PROBLEM:
No images, please. Copy each entry below exactly as it reads.

DATA EXCERPTS:
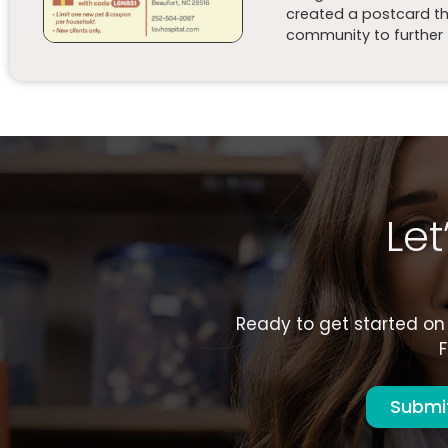
created a postcard tha
community to further t
Le
Ready to get started on 
F
Submit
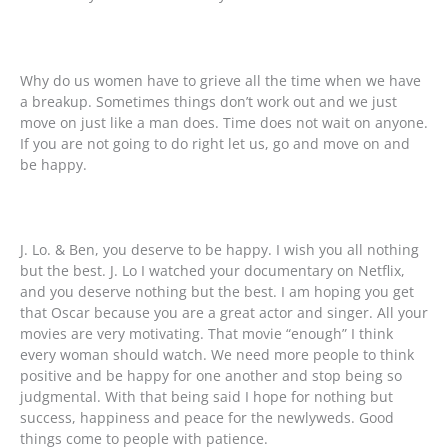
Why do us women have to grieve all the time when we have
a breakup. Sometimes things don’t work out and we just
move on just like a man does. Time does not wait on anyone.
If you are not going to do right let us, go and move on and
be happy.
J. Lo. & Ben, you deserve to be happy. I wish you all nothing
but the best. J. Lo I watched your documentary on Netflix,
and you deserve nothing but the best. I am hoping you get
that Oscar because you are a great actor and singer. All your
movies are very motivating. That movie “enough” I think
every woman should watch. We need more people to think
positive and be happy for one another and stop being so
judgmental. With that being said I hope for nothing but
success, happiness and peace for the newlyweds. Good
things come to people with patience.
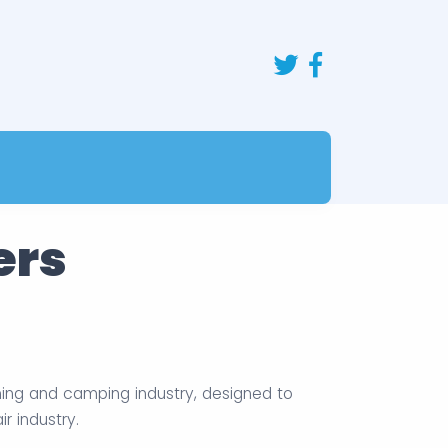
ers
ning and camping industry, designed to
 industry.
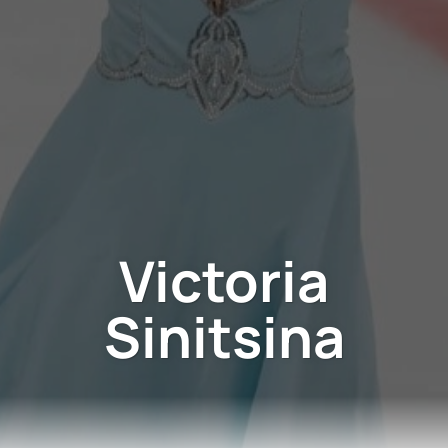
Victoria
Sinitsina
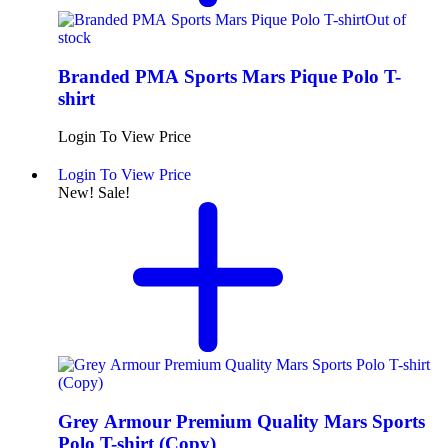
Out of
stock
Branded PMA Sports Mars Pique Polo T-
shirt
Login To View Price
Login To View Price
New!
Sale!
Grey Armour Premium Quality Mars Sports
Polo T-shirt (Copy)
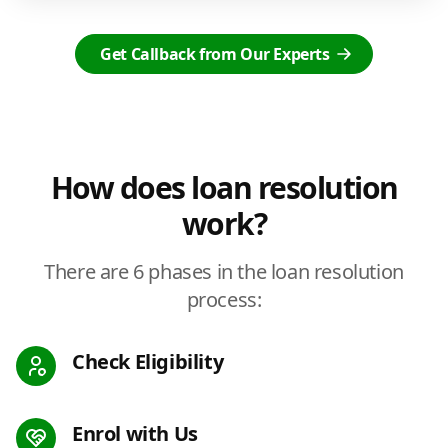
Get Callback from Our Experts
How does loan resolution
work?
There are 6 phases in the loan resolution
process:
Check Eligibility
Enrol with Us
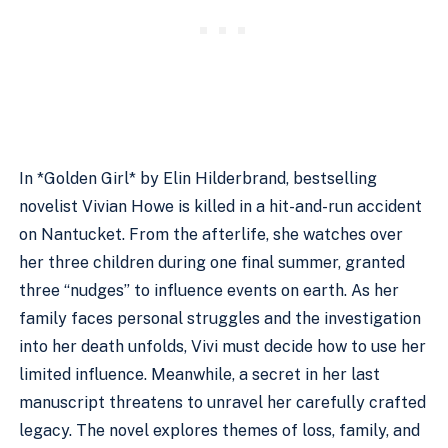
In *Golden Girl* by Elin Hilderbrand, bestselling
novelist Vivian Howe is killed in a hit-and-run accident
on Nantucket. From the afterlife, she watches over
her three children during one final summer, granted
three “nudges” to influence events on earth. As her
family faces personal struggles and the investigation
into her death unfolds, Vivi must decide how to use her
limited influence. Meanwhile, a secret in her last
manuscript threatens to unravel her carefully crafted
legacy. The novel explores themes of loss, family, and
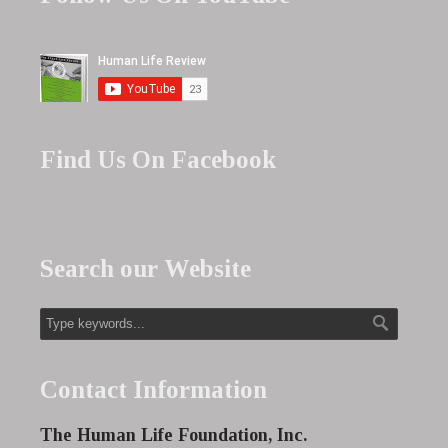
Find Us On Facebook
Search our Website
Contact Information
The Human Life Foundation, Inc.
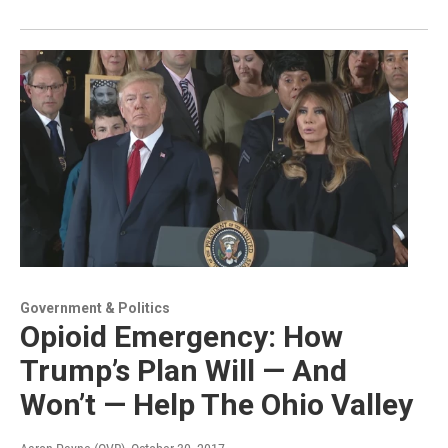
Government & Politics
Opioid Emergency: How
Trump’s Plan Will — And
Won’t — Help The Ohio Valley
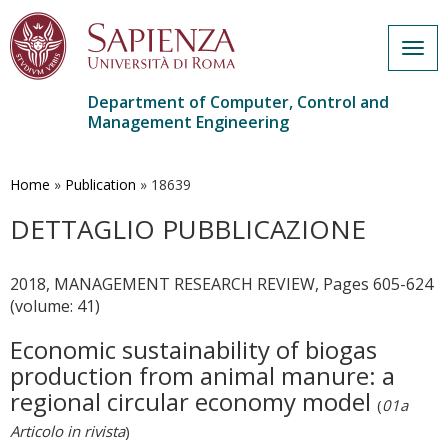
Togg
navig
Department of Computer, Control and
Management Engineering
Skip
to
main
Home
»
Publication
»
18639
content
DETTAGLIO PUBBLICAZIONE
2018, MANAGEMENT RESEARCH REVIEW, Pages 605-624
(volume: 41)
Economic sustainability of biogas
production from animal manure: a
regional circular economy model
(
01a
Articolo in rivista
)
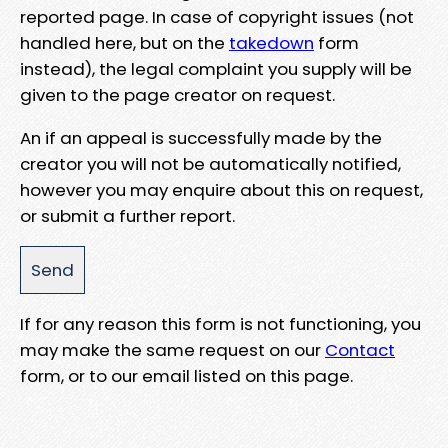
reported page. In case of copyright issues (not
handled here, but on the
takedown
form
instead), the legal complaint you supply will be
given to the page creator on request.
An if an appeal is successfully made by the
creator you will not be automatically notified,
however you may enquire about this on request,
or submit a further report.
If for any reason this form is not functioning, you
may make the same request on our
Contact
form, or to our email listed on this page.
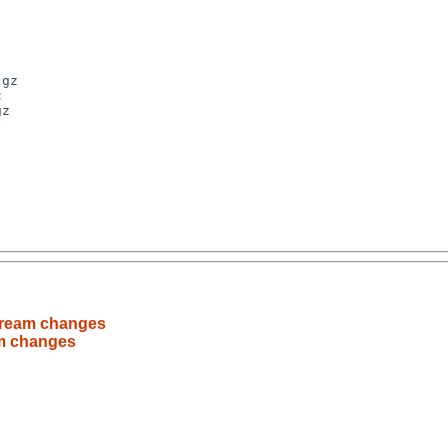
stream changes
am changes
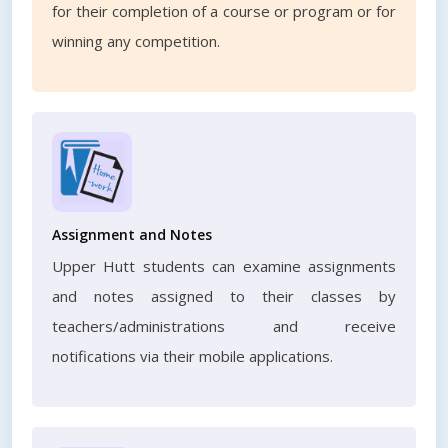
for their completion of a course or program or for
winning any competition.
Assignment and Notes
Upper Hutt students can examine assignments
and notes assigned to their classes by
teachers/administrations and receive
notifications via their mobile applications.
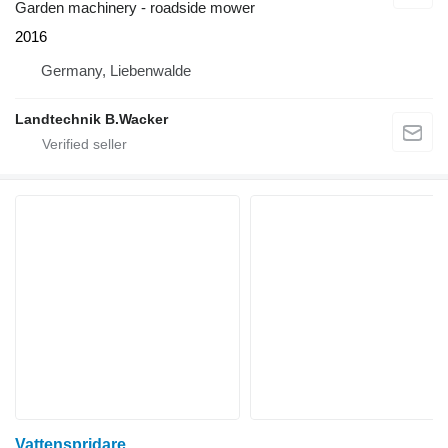
Garden machinery - roadside mower
2016
Germany, Liebenwalde
Landtechnik B.Wacker
Vattenspridare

WRITTEN ANSWER:
created a postcard tha
community to further t
Le
Ready to get started on 
F
Submit
Why do us women have to grieve all the time when we have
a breakup. Sometimes things don’t work out and we just
move on just like a man does. Time does not wait on anyone.
If you are not going to do right let us, go and move on and
be happy.
J. Lo. & Ben, you deserve to be happy. I wish you all nothing
but the best. J. Lo I watched your documentary on Netflix,
and you deserve nothing but the best. I am hoping you get
that Oscar because you are a great actor and singer. All your
movies are very motivating. That movie “enough” I think
every woman should watch. We need more people to think
positive and be happy for one another and stop being so
judgmental. With that being said I hope for nothing but
success, happiness and peace for the newlyweds. Good
things come to people with patience.
ers
ning and camping industry, designed to
 industry.
Victoria
Sinitsina
Out of
stock
Branded PMA Sports Mars Pique Polo T-
shirt
Login To View Price
Login To View Price
New!
Sale!
Grey Armour Premium Quality Mars Sports
Polo T-shirt (Copy)
Get Callback from Our Experts
How does loan resolution
work?
There are 6 phases in the loan resolution
process:
Check Eligibility
Enrol with Us
In *Golden Girl* by Elin Hilderbrand, bestselling
novelist Vivian Howe is killed in a hit-and-run accident
on Nantucket. From the afterlife, she watches over
her three children during one final summer, granted
three “nudges” to influence events on earth. As her
family faces personal struggles and the investigation
into her death unfolds, Vivi must decide how to use her
limited influence. Meanwhile, a secret in her last
manuscript threatens to unravel her carefully crafted
legacy. The novel explores themes of loss, family, and
Find Us On Facebook
Search our Website
Contact Information
The Human Life Foundation, Inc.
Government & Politics
Opioid Emergency: How
Trump’s Plan Will — And
Won’t — Help The Ohio Valley
Togg
navig
Department of Computer, Control and
Management Engineering
Skip
to
main
Home
»
Publication
»
18639
content
DETTAGLIO PUBBLICAZIONE
2018, MANAGEMENT RESEARCH REVIEW, Pages 605-624
(volume: 41)
Economic sustainability of biogas
production from animal manure: a
regional circular economy model
(
01a
Articolo in rivista
)
reported page. In case of copyright issues (not
handled here, but on the
takedown
form
instead), the legal complaint you supply will be
given to the page creator on request.
An if an appeal is successfully made by the
creator you will not be automatically notified,
however you may enquire about this on request,
or submit a further report.
If for any reason this form is not functioning, you
may make the same request on our
Contact
form, or to our email listed on this page.
stream changes
am changes
for their completion of a course or program or for
winning any competition.
Assignment and Notes
Upper Hutt students can examine assignments
and notes assigned to their classes by
teachers/administrations and receive
notifications via their mobile applications.
Garden machinery - roadside mower
2016
Germany, Liebenwalde
Landtechnik B.Wacker
Vattenspridare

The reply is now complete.